In an extraordinary turn of events, Carlos Américo Ramos Heredia, the Fiscal de la Nación, was dismissed from office on 13 May, scarcely a year since his appointment to the highest legal office in the land. He is the first Fiscal de la Nación to be dismissed in the Republic’s history.

By five votes to one, the National Magistrates Council (Consejo Nacional de la Magistratura, CNM) found Ramos Heredia guilty of misconduct on three counts: persecution of the anticorruption prosecutor Luis Checa Matos who had been investigating the regional president César Álvarez; providing legal cover to another senior prosecutor, Dante Farro, who had supported Álvarez; and lying about the content of a meeting he had had with the detainee Rodolfo Orellana Rengifo.

Ramos may present an action to challenge the decision before the Constitutional Tribunal and, if unsuccessful, has threatened to take his case to the Inter-American Commission of Human Rights (IACHR). However, for many observers his dismissal is a victory for the fight against corruption in Peru.

Ramos’s fall from grace may be spectacular but comes as little surprise to close observers. All of the violations considered by the CNM occurred while Ramos was Prosecutor of Internal Control, between February 2011 and May 2014. Indeed, his appointment in May 2014 led to a high profile clash between Peru’s two most powerful judicial bodies, the Constitutional Tribunal and the CNM.

A shadow has long hung over Ramos and in particular over his dealings with the Ancash regional president César Álvarez, under investigation for alleged corruption, violence and the death of nine political opponents. In his previous position as Prosecutor for Internal Control, Ramos summarily disciplined four anti-corruption prosecutors who had raided an alleged eavesdropping operation in which employees of the regional president were supposed to have monitored his opponents. The anticorruption prosecutors were dismissed by Ramos despite having a judicial order to proceed with the raid on the so-called “switchboard”.

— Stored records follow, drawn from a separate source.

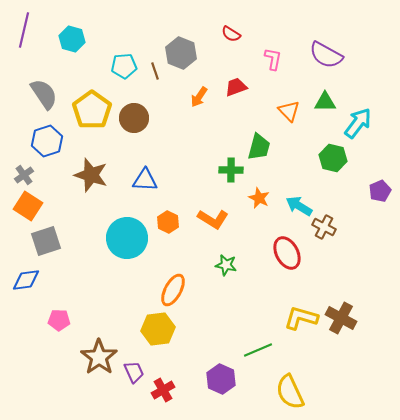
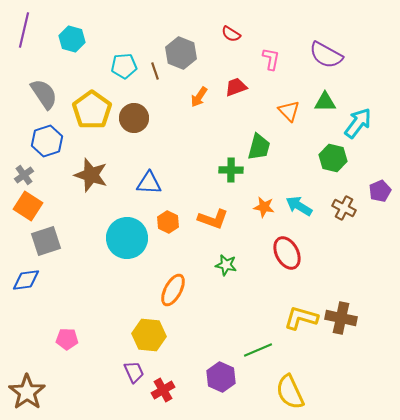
pink L-shape at (273, 59): moved 2 px left
blue triangle at (145, 180): moved 4 px right, 3 px down
orange star at (259, 198): moved 5 px right, 9 px down; rotated 15 degrees counterclockwise
orange L-shape at (213, 219): rotated 12 degrees counterclockwise
brown cross at (324, 227): moved 20 px right, 19 px up
brown cross at (341, 318): rotated 16 degrees counterclockwise
pink pentagon at (59, 320): moved 8 px right, 19 px down
yellow hexagon at (158, 329): moved 9 px left, 6 px down; rotated 12 degrees clockwise
brown star at (99, 357): moved 72 px left, 35 px down
purple hexagon at (221, 379): moved 2 px up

His personal relationship to the executive, (he is cousin to the First Lady Nadine Heredia) may have served to shield him from scrutiny until now. The decision by the CNM was also heavily influenced by the findings of a report by the Prosecutor Marita Barreto on the Orellana criminal network case. Barreto revealed that Ramos had personally received between $10,000 and $30,000 to support the Orellana network from his position as head of the Ministerio Público, the public prosecution service. Orellana, currently in prison, is accused of being the mastermind behind a criminal network involved in money-laundering and other illegal activities.

A separate legal investigation has since been opened against Ramos into this particular case, with the CNM recommending criminal charges.